The forgotten face of non-traditional employment hit by average pay penalty of £430
The number of agency workers has grown by 30 per cent since 2011, and now stands at 865,000, a new report by the independent think-tank Resolution Foundation reveals today (Monday) as it launches a major 18-month investigation into agency work.
The report – Secret Agents: agency workers in the new world of work – highlights agency staff as the ‘forgotten face’ in the recent debate around insecure work, where the issue has largely been ignored despite there being similar numbers of people doing agency work as are on zero-hour contracts. This lack of visibility came to light recently at the Sports Direct warehouse in Shirebrook, where the treatment of staff on zero-hours contracts was big news and acted upon, while the exploitation of agency staff remains unaddressed.
The Foundation says that the number of agency workers across Britain is expected to hit one million by the end of this parliament, if the growth of recent years continues.
The report shows that while there are good reasons for some workers and employers to use agencies, there is a pay penalty associated with agency work even when characteristics such as age, occupation and education level are taken into account.
Secret Agents finds that all else being equal, a full time agency worker earns £430 year less than an identical employee in the same role. Despite the stereotype of agency workers being short term and temporary, half of all agency workers actually say they work on a permanent basis and three-quarters work full time. The Foundation says that this loss of earnings could therefore affect their ability to provide for their family and save for the future.
Pay is not the only area where agency workers have a disadvantage. Because agency workers are usually classed as workers rather than employees they are not always entitled to sick pay or parental leave pay, have no notice period and little recourse in event of dismissal.
When looking across the whole agency workforce, the Foundation’s analysis finds:
- The most significant sectors for agency work are health and social work (where 18 per cent of all agency workers have jobs), manufacturing (17 per cent) and business activities (17 per cent). This shows that agency work is a feature of the public as well as private sector.

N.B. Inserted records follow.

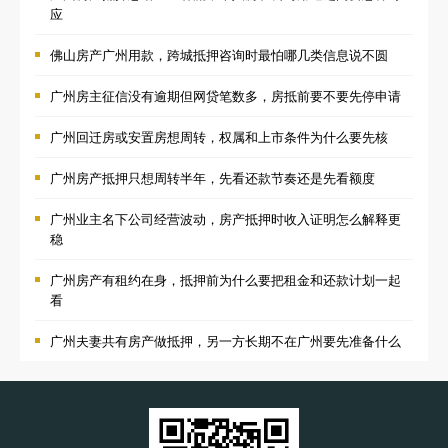
应
佛山房产广州用款，跨城抵押咨询时最怕哪几类信息说不圆
广州房主征信没有逾期但网贷笔数多，房抵前要不要先停申请
广州回迁房或安置房想周转，权属和上市条件为什么要先核
广州房产抵押只想周转半年，先看还款节奏还是先看额度
广州业主名下公司经营波动，房产抵押时收入证明怎么解释更
稳
广州房产有租约在身，抵押前为什么要把租金和还款计划一起
看
广州夫妻共有房产做抵押，另一方长期不在广州要先准备什么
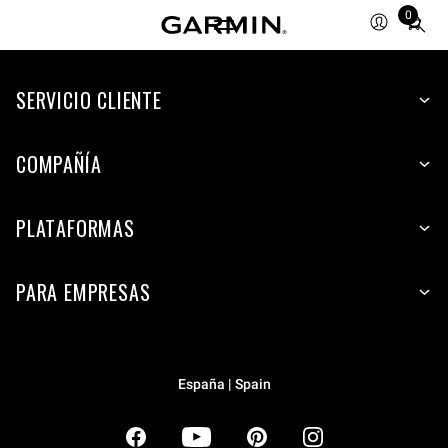
0
Total
items
in
SERVICIO CLIENTE
cart:
0
COMPAÑÍA
PLATAFORMAS
PARA EMPRESAS
España | Spain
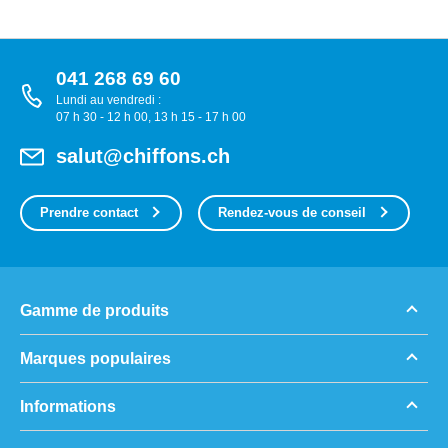
041 268 69 60
Lundi au vendredi :
07 h 30 - 12 h 00, 13 h 15 - 17 h 00
salut@chiffons.ch
Prendre contact
Rendez-vous de conseil
Gamme de produits
Marques populaires
Informations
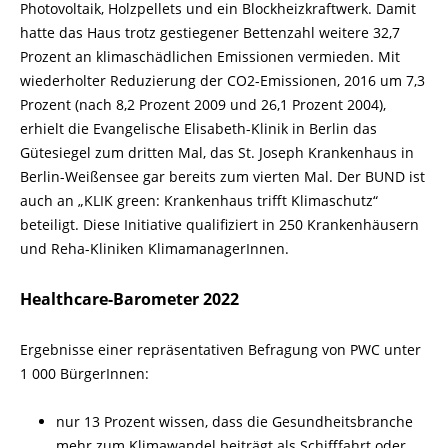
Photovoltaik, Holzpellets und ein Blockheizkraftwerk. Damit
hatte das Haus trotz gestiegener Bettenzahl weitere 32,7
Prozent an klimaschädlichen Emissionen vermieden. Mit
wiederholter Reduzierung der CO2-Emissionen, 2016 um 7,3
Prozent (nach 8,2 Prozent 2009 und 26,1 Prozent 2004),
erhielt die Evangelische Elisabeth-Klinik in Berlin das
Gütesiegel zum dritten Mal, das St. Joseph Krankenhaus in
Berlin-Weißensee gar bereits zum vierten Mal. Der BUND ist
auch an „KLIK green: Krankenhaus trifft Klimaschutz“
beteiligt. Diese Initiative qualifiziert in 250 Krankenhäusern
und Reha-Kliniken KlimamanagerInnen.
Healthcare-Barometer 2022
Ergebnisse einer repräsentativen Befragung von PWC unter
1 000 BürgerInnen:
nur 13 Prozent wissen, dass die Gesundheitsbranche
mehr zum Klimawandel beiträgt als Schifffahrt oder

- Close to one in five agency workers (18 per cent) are to be found in London.
- 54 per cent of all agency workers are male, the same gender split as overall employment. However, women account for 85 per cent of the growth in the number of temporary agency workers over the last five years.
- 28 per cent of agency workers have a degree or equivalent qualification, compared to 33 per cent of the overall workforce.
- Six in ten agency workers are UK nationals (compared to over eight in ten in the overall workforce). EU nationals account for 22 per cent of agency workers (compared to 7 per cent overall) and people from the rest of the world account for the remaining 17 per cent (compared to 9 per cent overall).
- Ethnic minorities are three times more likely to be agency workers than white workers.
Lindsay Judge, Senior Policy Analyst at the Resolution Foundation, said:
“While zero-hours contracts are often in the news, agency workers are the ‘forgotten face’ of the modern workforce, despite being just as prevalent across the labour market.
“We need to do a better job of understanding who this group of soon-to-be a million agency workers is. This fast growing group is not just made up of young people looking for temporary employment as some have suggested, but instead includes many older full-time, permanent workers.
“Many agency workers value the flexibility, variety and absence of bureaucracy that being employed through an agency brings. But when agency work has an average pay penalty of £430 a year, many are likely to working in this way out of necessity rather than choice.
“With the prospect of higher inflation squeezing living standards in the years ahead it is important that the discussion of the non-traditional parts of work in modern Britain consider the relatively lower pay that agency workers receive compared to identical employees in similar jobs. This merits serious examination from government, with an official measure of agency workers being a good place to start.”